Konrad was on the edge of his nerves. Nothing about Guntram since he had left the hotel. The only thing they could find out was that the grey Opel Corsa was rented that morning in Vienna by a man called Johannes Würst, German, in a small car rental agency, paid cash and returned the vehicle that same evening in Linz. None of his men had been able to recognise him and according to the doorman, Guntram knew him well and was only shocked to see him, but he was not the man of the photo from the agency .

'If it would have been one of the Russians, he would have run away. Furious as he was with me, he hated Repin more. He refused his help there. Must be someone from his past, someone he trusted very much. Guntram is terrified of anyone.' The pictures taken from the hotel's security camera were also useless.

Goran's men had checked all the airports and a certain Guntram de Lisle had taken a night flight from Frankfurt to Buenos Aires. It was impossible as he had Guntram's passport in his safe box, where his kitten had left it that same morning. The security recordings from the boarding gate didn't show Guntram at all, only a young boy looking similar, but not him. The ticket had been bought on internet and paid with Paypal, using a Spanish account in a small bank, opened just a week before Guntram went missing, also using a false name and address.

'Who planned this? Not Guntram, I'm sure. Is someone in tandem with Repin; someone who knew the whole story, had the proofs and used Repin as the messenger. Who? Roger died in December and he never had the resources or the patience to do this. Must be someone very close to me.
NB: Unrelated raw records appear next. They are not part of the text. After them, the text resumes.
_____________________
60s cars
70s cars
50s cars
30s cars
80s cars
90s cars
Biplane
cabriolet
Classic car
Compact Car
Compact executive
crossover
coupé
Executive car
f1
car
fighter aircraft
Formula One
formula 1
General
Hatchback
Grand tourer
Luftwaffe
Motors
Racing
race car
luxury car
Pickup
Perhaps Georg or Albert, after all his son has lost his chance to become Griffin thanks to Guntram. No, not Albert, he never wanted the responsibility. Each lead we had was a dead end. Who?'

He took out of his drawer the photo taken last Christmas of Guntram and he. Konrad was almost sure that Friederich had taken it during the holidays when they were unaware. Once more he got lost in the image of him sitting and holding his lover in the garden. His kitten was smiling happy and shyly as always, and he looked like another man, proud and glad to be alive. 'I can't lose him. I just can't. I need him more than anyone else in this world.'

A frantic knocking at his door forced him to throw the portrait back in its drawer and bark a “come in!”
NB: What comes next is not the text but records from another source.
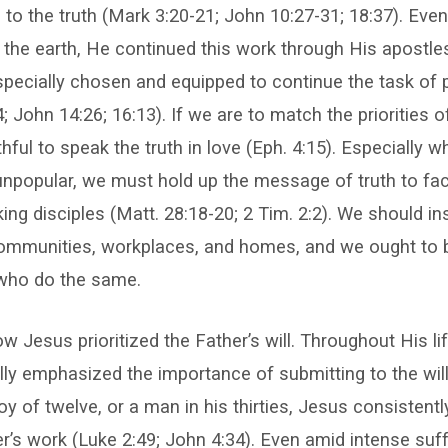
 to the truth (Mark 3:20-21; John 10:27-31; 18:37). Eve
the earth, He continued this work through His apostle
ecially chosen and equipped to continue the task of 
4; John 14:26; 16:13). If we are to match the priorities 
ful to speak the truth in love (Eph. 4:15). Especially wh
unpopular, we must hold up the message of truth to faci
ng disciples (Matt. 28:18-20; 2 Tim. 2:2). We should in
communities, workplaces, and homes, and we ought to 
who do the same.
 Jesus prioritized the Father’s will. Throughout His lif
ly emphasized the importance of submitting to the will
y of twelve, or a man in his thirties, Jesus consistentl
r’s work (Luke 2:49; John 4:34). Even amid intense suff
to the one who had dared to interrupt him at this late hour.

“Big shit and real big shit, Konrad!” Ferdinand shouted from the door advancing and sitting in front of him. “Someone in the Finance Ministry told me that the German Government got a serious offer from a group of hackers to sell a database with no less than 2,300 of our clients evading taxes! They calculate that it could be bring around €2.8 billion in evaded taxes! They're selling it for two hundred million euros!”

“The German government does not deal with criminals, Ferdinand,” Konrad said keeping his face blank.

“Did you hear me? Those are our clients! We're dead if this is filtered! The government wants to pay them to get it!”